Her train of thought was interrupted by the sound of footsteps, and she heard a voice calling her. It was Richard.

“I meant to ask you: if you are short of money, let me lend you ten pounds. You must have time to look about you.”

Anne stared at him in surprise. He was very white; out of breath with running and his words came with an effort, but his tone was still one of exasperation.

“Thank you,” she said, looking him in the eyes. “Thank you, I have still seventeen pounds.”

“Well, later on,” answered Richard. “Whenever you want a loan, come to me. While one has money it is one’s duty to share it. That is what Grandison and I believe, and after all you and I come from the same village.”

After saying this he turned round and walked back, quietly cursing her existence.

FOURTEEN: A REMOVAL

“How could I ever have imagined that I was in love with Richard Sotheby?” Anne asked herself in astonishment as she walked back across Paris. “It turns out I don’t love him enough to borrow money from him.

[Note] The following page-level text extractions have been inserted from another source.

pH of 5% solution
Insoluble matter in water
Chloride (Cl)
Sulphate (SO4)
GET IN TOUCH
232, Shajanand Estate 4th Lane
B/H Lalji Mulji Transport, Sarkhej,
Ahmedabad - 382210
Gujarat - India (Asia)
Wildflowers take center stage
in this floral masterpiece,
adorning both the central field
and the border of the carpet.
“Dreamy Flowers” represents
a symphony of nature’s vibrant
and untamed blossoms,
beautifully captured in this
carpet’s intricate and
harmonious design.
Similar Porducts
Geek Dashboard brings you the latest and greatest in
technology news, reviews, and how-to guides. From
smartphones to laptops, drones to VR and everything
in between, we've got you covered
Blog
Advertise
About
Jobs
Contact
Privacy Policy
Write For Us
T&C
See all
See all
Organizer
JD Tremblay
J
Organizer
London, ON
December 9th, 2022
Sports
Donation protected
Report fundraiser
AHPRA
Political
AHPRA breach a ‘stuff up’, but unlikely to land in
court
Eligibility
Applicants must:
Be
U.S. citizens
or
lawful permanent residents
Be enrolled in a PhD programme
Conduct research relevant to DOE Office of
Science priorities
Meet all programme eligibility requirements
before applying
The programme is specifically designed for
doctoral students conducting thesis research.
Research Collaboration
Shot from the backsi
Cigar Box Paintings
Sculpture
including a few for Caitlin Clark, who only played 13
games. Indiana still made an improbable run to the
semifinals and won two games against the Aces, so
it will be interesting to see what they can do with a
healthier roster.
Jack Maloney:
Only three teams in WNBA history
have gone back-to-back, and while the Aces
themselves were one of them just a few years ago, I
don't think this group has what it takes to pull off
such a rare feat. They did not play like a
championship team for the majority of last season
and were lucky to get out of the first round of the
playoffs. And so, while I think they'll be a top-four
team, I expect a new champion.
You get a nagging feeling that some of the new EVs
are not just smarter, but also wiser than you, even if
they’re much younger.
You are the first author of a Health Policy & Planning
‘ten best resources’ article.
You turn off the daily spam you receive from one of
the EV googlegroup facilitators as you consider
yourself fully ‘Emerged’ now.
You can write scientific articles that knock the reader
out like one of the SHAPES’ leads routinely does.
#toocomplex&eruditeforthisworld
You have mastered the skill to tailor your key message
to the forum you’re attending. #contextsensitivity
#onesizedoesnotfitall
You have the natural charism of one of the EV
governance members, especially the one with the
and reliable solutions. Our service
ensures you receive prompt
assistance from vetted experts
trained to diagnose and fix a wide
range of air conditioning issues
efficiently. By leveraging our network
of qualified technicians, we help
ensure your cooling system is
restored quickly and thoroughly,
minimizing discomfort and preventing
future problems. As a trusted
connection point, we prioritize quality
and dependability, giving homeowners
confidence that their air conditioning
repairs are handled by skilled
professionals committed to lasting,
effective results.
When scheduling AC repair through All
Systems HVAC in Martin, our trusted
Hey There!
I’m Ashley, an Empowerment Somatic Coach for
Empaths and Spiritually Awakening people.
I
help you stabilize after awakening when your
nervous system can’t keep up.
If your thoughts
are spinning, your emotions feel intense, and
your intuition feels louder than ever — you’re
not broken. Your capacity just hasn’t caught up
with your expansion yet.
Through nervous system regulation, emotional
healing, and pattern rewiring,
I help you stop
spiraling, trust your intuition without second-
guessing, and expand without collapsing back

He would always behave well, he would always be kind, yet I think he would be delighted if he were never to see me again. I shall never ask him for help or for advice; I shall never go near his studio after to-morrow.” And it occurred to her suddenly that the money he had offered to lend her had been earned by his father, and that it might have been spent on Rachel, or on the Temperance Hotel.

“I wonder why it is that Ginette loves him?” she asked herself. “If she really does. If I were her I should lose my heart to Mr. Grandison.” And saying this she recalled the look in Grandison’s eyes and how he had kept them fixed on her, how he had seemed to be going to speak and the gesture with which he had sunk back into his chair as she went out of the studio. “Richard has robbed me of knowing him. We should easily have become intimate, we should have been friends,” she said with her heart full of bitterness. Every detail of her walk with Grandison came back and hurt her.

“Well, I am to be a mannequin if they like my figure.” The more she thought of Ginette’s suggestion the better she liked it, and the more difficult she found it to understand Richard’s annoyance. She was puzzled to find an explanation, and tried one theory after another, but nothing she could imagine seemed to her probable, and when five o’clock came on the following afternoon she had almost persuaded herself that the explanation of Richard’s ill-humour must be something quite unconnected with herself. She knocked and Richard opened the door, and stood for a moment in the threshold before admitting her. He stared at her with a grin on his face and said: “Oh! So it is you, Anne!”